Problems with Witnesses: and with their presentation. Typical (but this example was accessible only to UK people) was a 4 November 1999 BBC1 TV programme, Mysteries. This was a New Zealand case, with the unusual feature that a UFO was filmed by a 'genuine film team'. The genuine film in fact showed just a detail-less dot, which the camera operator had had difficulty focussing on; the clip only lasted a few seconds. The cameraman was not interviewed, so it was impossible even to tell whether the camera was pointing up, down, or across. And yet the eye witnesses, or actors playing them (it wasn't clear which), said for example that there was a 'large light' and that it moved up and down 'thousands of feet'.
Purpose of blurred distinction between 'UFOs' and 'Extra-terrestrials': these things are often blurred together; many people speak of them in the same breath.

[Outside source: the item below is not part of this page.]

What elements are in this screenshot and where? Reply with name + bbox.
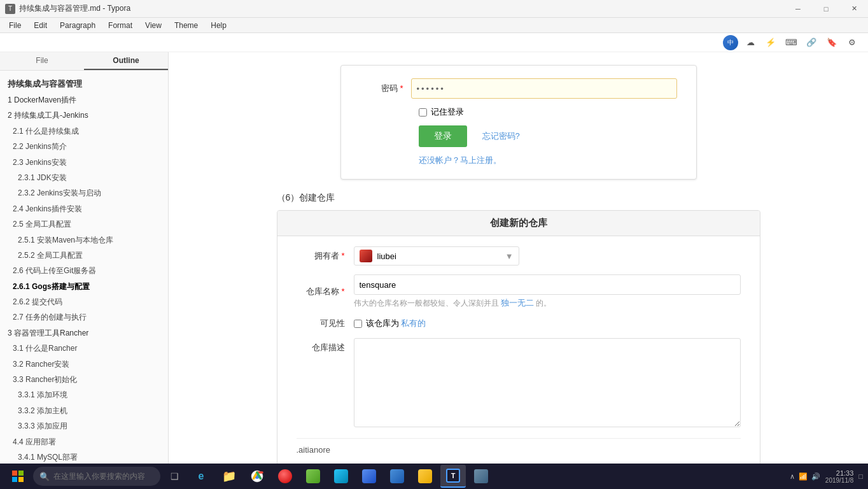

And there seems to be an official movement to legitimise both (for example, Yahoo!'s site on the subject has at least nine out of ten sites in favour, in a section linking 'extraterrestrial life'for which there's minimal evidencewith 'UFOs'. Just one example.) But, obviously, it's possible that there may be true UFOs, unidentified flying objects, piloted by people (or unpiloted), with absolutely no 'alien' connection.
The best explanation I have is that it's a cover for testing experimental aircraft, in slightly the same way that English smugglers used to spread stories that the countryside they operated in was haunted. Thus (e.g.) Concorde and other supersonic planes have engines developed in the 1950s. You might view this as showing how slow progress has been since thenor how large progress under secrecy might be.
The SR71 'Blackbird' Mach III spyplane, designed after the U2 incident, was designed to be so fast it couldn't be shot down. An observer interviewed on a TV program recently identified a modified refuelling tanker he'd seen, and added behind it was a black triangular craft the like of which he'd never seen. Other technologies presumably must have been tried. What new designs of flying objects may have been developed? And what for?
(Since writing this I found a remaindered book, Projekt UFO, by W A Harbinson, first published in 1994, which is subtitled The Case for Man-Made Flying Saucers. It appears to be entirely based on other books, which are listed as Sources but appear not to have been very reliably checked. Unusually, Ernst Zündel of the Zundelsite is described and quotedand misspelt.)